Ethics Approval and Informed Consent
The study was conducted in accordance with the Declaration of Helsinki and approved by the Ethics Committee of Beijing Chaoyang Hospital, Capital Medical University (No. 2024-7-17-3). Written informed consent was waived due to the retrospective nature of the study and the absence of personal identifiers in the analysis and reporting. All patient data were kept confidential.
Acknowledgments
We extend our gratitude to Dr.
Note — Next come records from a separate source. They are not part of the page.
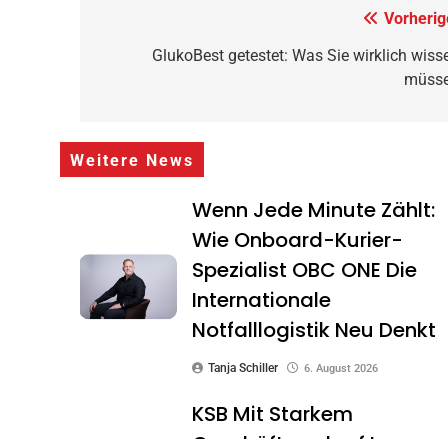
Beitragsnavigation
Vorherig
GlukoBest getestet: Was Sie wirklich wiss
müss
Weitere News
Wenn Jede Minute Zählt:
Wie Onboard-Kurier-
Spezialist OBC ONE Die
Internationale
Notfalllogistik Neu Denkt
Tanja Schiller
6. August 2026
KSB Mit Starkem
Geschäftsverlauf Im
Jianyu Hao (Department of Gastroenterology, Beijing Chao-Yang Hospital, Capital Medical University) for his invaluable guidance and support throughout the study.
Author Contributions
All authors made a significant contribution to the work reported, whether that is in the conception, study design, execution, acquisition of data, analysis and interpretation, or in all these areas; took part in drafting, revising or critically reviewing the article; gave final approval of the version to be published; have agreed on the journal to which the article has been submitted; and agree to be accountable for all aspects of the work.
Funding
This research was supported by Beijing Key Clinical Specialty Project.
Disclosure
The authors report no conflicts of interest in this research.